***** DATA TO USE

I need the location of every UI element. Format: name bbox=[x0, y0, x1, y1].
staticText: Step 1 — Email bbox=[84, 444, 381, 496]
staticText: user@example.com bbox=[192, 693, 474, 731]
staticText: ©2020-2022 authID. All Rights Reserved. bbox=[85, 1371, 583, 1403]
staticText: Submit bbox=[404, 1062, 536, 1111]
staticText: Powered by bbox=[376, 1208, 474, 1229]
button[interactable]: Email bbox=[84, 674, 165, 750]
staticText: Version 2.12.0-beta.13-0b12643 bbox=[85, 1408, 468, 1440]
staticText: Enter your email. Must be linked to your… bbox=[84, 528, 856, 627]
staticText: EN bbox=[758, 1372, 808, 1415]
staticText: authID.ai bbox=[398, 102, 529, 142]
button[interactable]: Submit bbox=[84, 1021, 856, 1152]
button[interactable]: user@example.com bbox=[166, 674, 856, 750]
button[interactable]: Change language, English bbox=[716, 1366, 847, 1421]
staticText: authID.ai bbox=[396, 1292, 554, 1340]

**********

> _EXERCISE AIM_
Copy down the complete data exactly as supplied.

> _EXERCISE ANSWER_
I need the location of every UI element. Format: name bbox=[x0, y0, x1, y1].
staticText: Step 1 — Email bbox=[84, 444, 381, 496]
staticText: user@example.com bbox=[192, 693, 474, 731]
staticText: ©2020-2022 authID. All Rights Reserved. bbox=[85, 1371, 583, 1403]
staticText: Submit bbox=[404, 1062, 536, 1111]
staticText: Powered by bbox=[376, 1208, 474, 1229]
button[interactable]: Email bbox=[84, 674, 165, 750]
staticText: Version 2.12.0-beta.13-0b12643 bbox=[85, 1408, 468, 1440]
staticText: Enter your email. Must be linked to your… bbox=[84, 528, 856, 627]
staticText: EN bbox=[758, 1372, 808, 1415]
staticText: authID.ai bbox=[398, 102, 529, 142]
button[interactable]: Submit bbox=[84, 1021, 856, 1152]
button[interactable]: user@example.com bbox=[166, 674, 856, 750]
button[interactable]: Change language, English bbox=[716, 1366, 847, 1421]
staticText: authID.ai bbox=[396, 1292, 554, 1340]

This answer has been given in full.